In your opinion, what are the key reforms required from policymakers and regulators to transform the renewable energy sector going forward?
Policy certainty: Renewable energy projects typically have long gestation and payback periods, and planning requires careful consideration in terms of legal and policy compliance. Frequent policy flip-flops are detrimental to effective capacity planning and financing of renewable energy projects. A stable and consistent policy framework will go a long way towards soothing investor concerns.
Improvement in the financial health of discoms: Cash-strapped discoms need a boost that will allow them to meet their payment obligations to IPPs in a timely manner, and this will have a positive ripple effect right across the sectoral value chain.
Revisit duty on raw materials: The fillip required by manufacturing cannot come at the expense of renewable energy project development. High levies may make some projects unviable and ultimately increase the cost burden on the final consumers of electricity. That being said, we are all for promoting domestic manufacturing, and we welcome progressive measures such as the production-linked incentive scheme where innovation and R&D are rewarded, and manufacturers get sufficient time to reach global cost parity and create a level playing field.

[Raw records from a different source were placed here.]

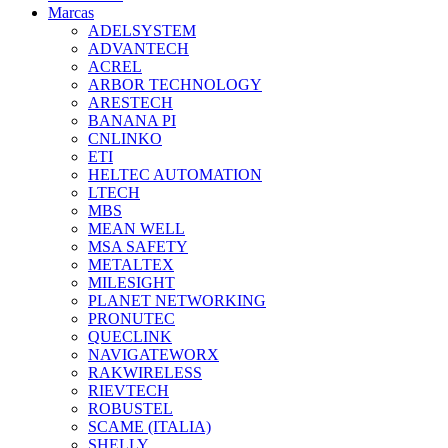
Marcas
ADELSYSTEM
ADVANTECH
ACREL
ARBOR TECHNOLOGY
ARESTECH
BANANA PI
CNLINKO
ETI
HELTEC AUTOMATION
LTECH
MBS
MEAN WELL
MSA SAFETY
METALTEX
MILESIGHT
PLANET NETWORKING
PRONUTEC
QUECLINK
NAVIGATEWORX
RAKWIRELESS
RIEVTECH
ROBUSTEL
SCAME (ITALIA)
SHELLY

Support for new the age technologies: We hope to see clear policy interventions that will enable the industry to support our Prime Minister’s vision of making India the world’s green hydrogen hub, by bringing the green hydrogen cost at, or closer to parity with hydrogen produced via conventional processes. This should include both supply-side measures, such as viability gap funding for new projects, as well as demand-side measures, such as mandated use levels for green hydrogen in hard-to-abate industries such as refineries and fertilisers.
We also expect incentives for integrated battery energy storage systems in the form of provisions such as customs duty exemption for import of lithium-ion batteries, introduction of storage purchase obligations for discoms, and financial incentives for C&I customers using battery storage power.